NEW YORK (Reuters) - Nutrition writer and registered dietitian Sharon Palmer believes that for weight loss, optimal health and longer life, everyone should be moving towards plant-based eating.
In her new book, “The Plant-Powered Diet,” the Los Angeles-based chef includes 75 meatless recipes but the meal plans, suggestions and tips are aimed at omnivores as much as at vegetarians and vegans.
“The purpose of the book is to help people find that balance in their diet,” Palmer said. “I’m hoping to appeal to everybody because I think everybody can benefit from this.”
Palmer spoke to Reuters about plant-based breakfasts, meatless Mondays, and how even vegetarians can be junk food junkies.
Q: Why did you write this book?
A: “I really felt that research is coming together to support plant-based eating and I felt that people could gain benefits no matter where they were at. Many people think that plant-based eating is only vegetarian or vegan but it can really take place for everybody. They can eat animals less and eat more plants to gain the health benefits.”
Q: Are all the recipes vegetarian?
A: “All 75 recipes are vegan because I have a vegan, a vegetarian and a plant-based omnivore meal plan. Everybody can start with the vegan plan even if they just want to have plant-based meals once or twice a week.”
Q: What is the power of plants?
A: “Plant-based eating has so many health benefits. A wide range of research supports that: heart health, lower diabetes risk, lower cancer risk, even improved cognition, which is brain function, are linked with a plant-based diet.”
Q: How do you suggest an omnivore/meat-eater move incrementally to a plant-based diet?
A: “I love the idea of meatless Mondays. I think the whole thing about once a week eating a plant-based meal is really catching on because it’s so easy to do.

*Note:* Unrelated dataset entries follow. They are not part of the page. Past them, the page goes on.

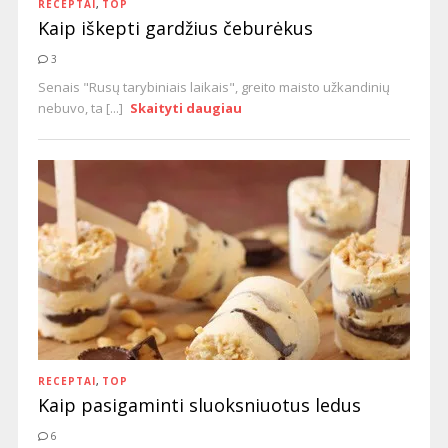
RECEPTAI
,
TOP
Kaip iškepti gardžius čeburėkus
3
Senais "Rusų tarybiniais laikais", greito maisto užkandinių
nebuvo, ta [...]
Skaityti daugiau
RECEPTAI
,
TOP
Kaip pasigaminti sluoksniuotus ledus
6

“Other techniques include going back to the cultural history of eating, when people would take a small amount of animal and turn it into a whole meal. Meat was really precious and wasn’t the center of the plate. Take a small chicken breast and turn it into a stir-fry pasta dish. Ethnic cuisine is a real inspiration for plant-based eating. Also, breakfast is an easy meal to make plant-based. It’s a no-brainer.”
Q: What are basic ingredients, to have always on hand, in a plant-based diet?
A: “To cook a whole plant-based diet, or to eat that way, you’ve got to be prepared. Shelf ingredients, such as dried beans, lentils, dried peas, whole grains, are staple items. I also recommend canned tomatoes, olive oil, nuts and seeds, tempeh, flax — all things you can keep on hand and supplement with fresh ingredients. It’s not that difficult but you do have to keep a pantry.”
Q: Is there any food you believe people should avoid altogether?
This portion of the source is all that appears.